Nyrop was aboard member of Industriforeningen from 1843. During the First Schleswig War, 1848–49, he devoted himself to the development of better artificial limbs for the many injured soldiers who returned from the war. Several of his inventions won him international acclaim. Towards the end of his career he increasingly focused on simplifying his surgical armamentarium.

Nyrop published Bandager og Instrumenter I-III in 1864–77.

== Camillus Nyrops Etablissement ==
The company was based at Købmagergade 43. The building is from 1880 and was designed by Ludvig Fenger. The building around the corner at Løvstræde 4 was also built for the company.
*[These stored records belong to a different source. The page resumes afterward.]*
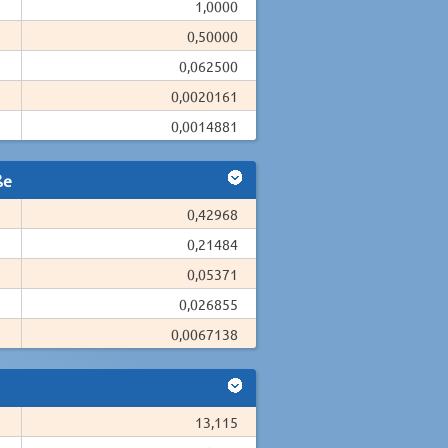
1,0000
0,50000
0,062500
0,0020161
0,0014881
ße
0,42968
0,21484
0,05371
0,026855
0,0067138
13,115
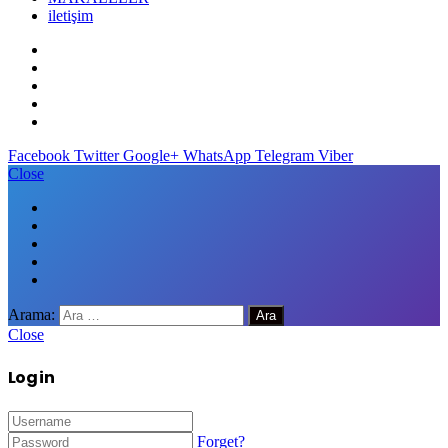
iletişim
Facebook
Twitter
Google+
WhatsApp
Telegram
Viber
Close
Arama:
Close
Log in
Forget?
It was designed by Martin Nyrop.

==Personal life and legacy==
Nyrop married Karen Christine (Kamma) Andersen (5 March 1822 - 10 December 1893), the daughter of Toldbod Vinhus Hans Andersen (1792–1865) and Juliane Marie Berggreen (c. 1780–1841), on 6 July 1839 in the Garrison Church in Copenhagen.

Nyrop was awarded the Medal of Merit in 1850 and amade a titular professor in 1860. He died on 24 December 1883 and is buried at the Garrison Cemetery in Copenhagen.

His company, Camillus Nyrops Etablissement, was continued by two of his sons, Johan Ernst Nyrop (1850–1931) and Hans Louis Nyrop (1861–1931). It was converted into a limited company (aktieselskab) in 1924 and merged with Hjalmar Maag A/S. His other sons were the industrial historian Camillus Nyrop (1843–1918) and the filologist Kristoffer Nyrop.

Johan Ernst Nyrop's son was the founder of the Niro Atomizer spray dryer.